(What is being asked):
Take the records below from their first line through the line holding "branży budowlanej i specjaliści od", and set each of those lines down exactly, without pictures.

(Stored data entries)
* * *

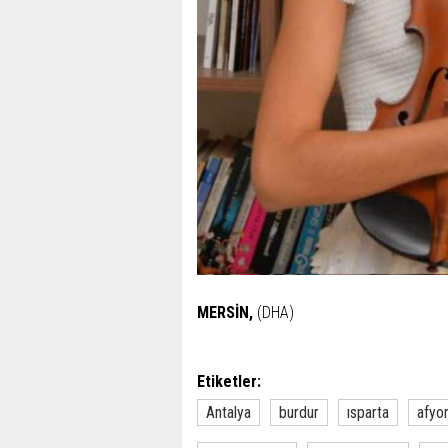
MERSİN,
(DHA)
Etiketler:
Antalya
burdur
ısparta
afyo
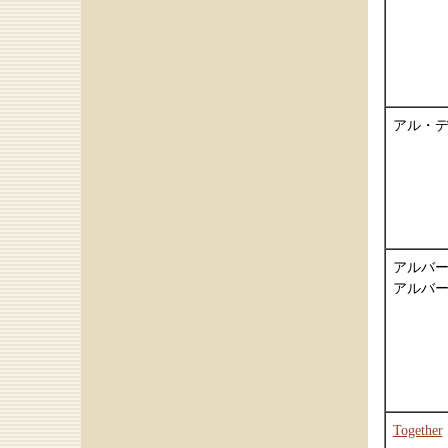
アル・
アルバ
アルバ
Together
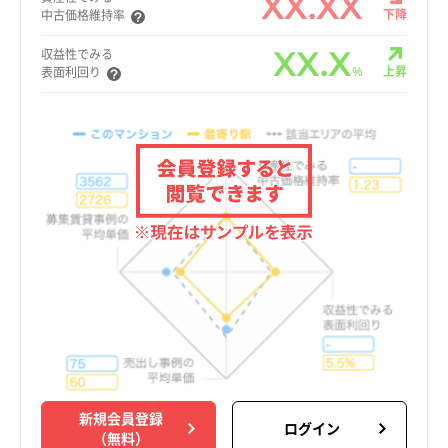
XX.XX
下降
中古価格維持率
XX.X
収益性でみる
%
上昇
表面利回り
新規会員登録
ログイン
（無料）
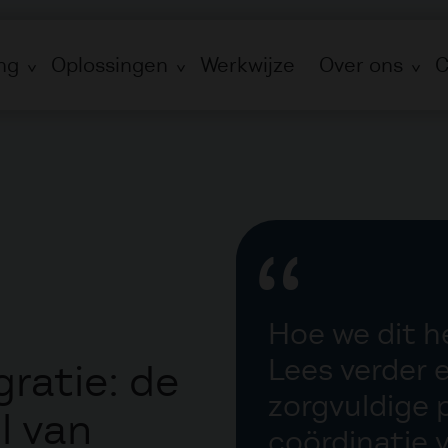
ng
Oplossingen
Werkwijze
Over ons
C
Hoe we dit 
Lees verder 
gratie: de
zorgvuldige 
l van
coördinatie 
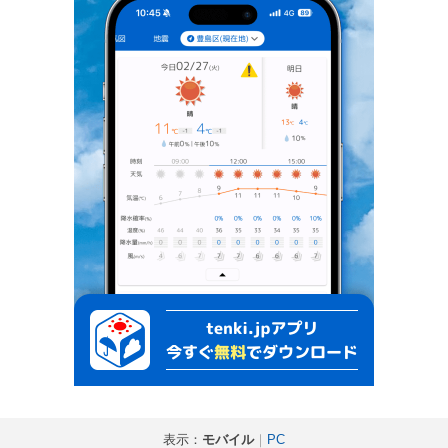
表示：
モバイル
｜
PC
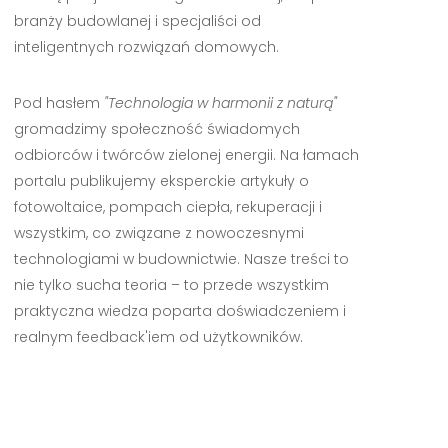
branży budowlanej i specjaliści od
inteligentnych rozwiązań domowych.
Pod hasłem
"Technologia w harmonii z naturą"
gromadzimy społeczność świadomych
odbiorców i twórców zielonej energii. Na łamach
portalu publikujemy eksperckie artykuły o
fotowoltaice, pompach ciepła, rekuperacji i
wszystkim, co związane z nowoczesnymi
technologiami w budownictwie. Nasze treści to
nie tylko sucha teoria – to przede wszystkim
praktyczna wiedza poparta doświadczeniem i
realnym feedback'iem od użytkowników.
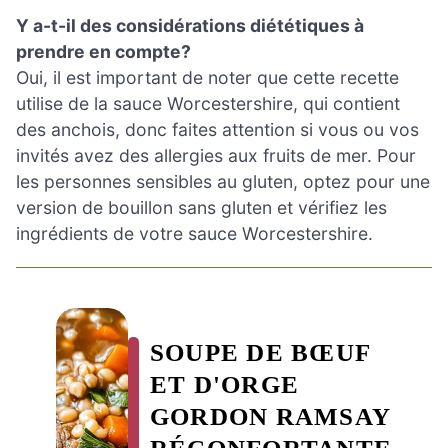
Y a-t-il des considérations diététiques à
prendre en compte?
Oui, il est important de noter que cette recette
utilise de la sauce Worcestershire, qui contient
des anchois, donc faites attention si vous ou vos
invités avez des allergies aux fruits de mer. Pour
les personnes sensibles au gluten, optez pour une
version de bouillon sans gluten et vérifiez les
ingrédients de votre sauce Worcestershire.
SOUPE DE BŒUF
ET D'ORGE
GORDON RAMSAY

* * *

(Answer box):
MERSİN,
(DHA)
Etiketler:
Antalya
burdur
ısparta
afyo
アル・
アルバ
アルバ
Together
XX.XX
下降
中古価格維持率
XX.X
収益性でみる
%
上昇
表面利回り
新規会員登録
ログイン
（無料）
ng
Oplossingen
Werkwijze
Over ons
C
Hoe we dit 
Lees verder 
gratie: de
zorgvuldige 
l van
coördinatie 
表示：
モバイル
｜
PC
branży budowlanej i specjaliści od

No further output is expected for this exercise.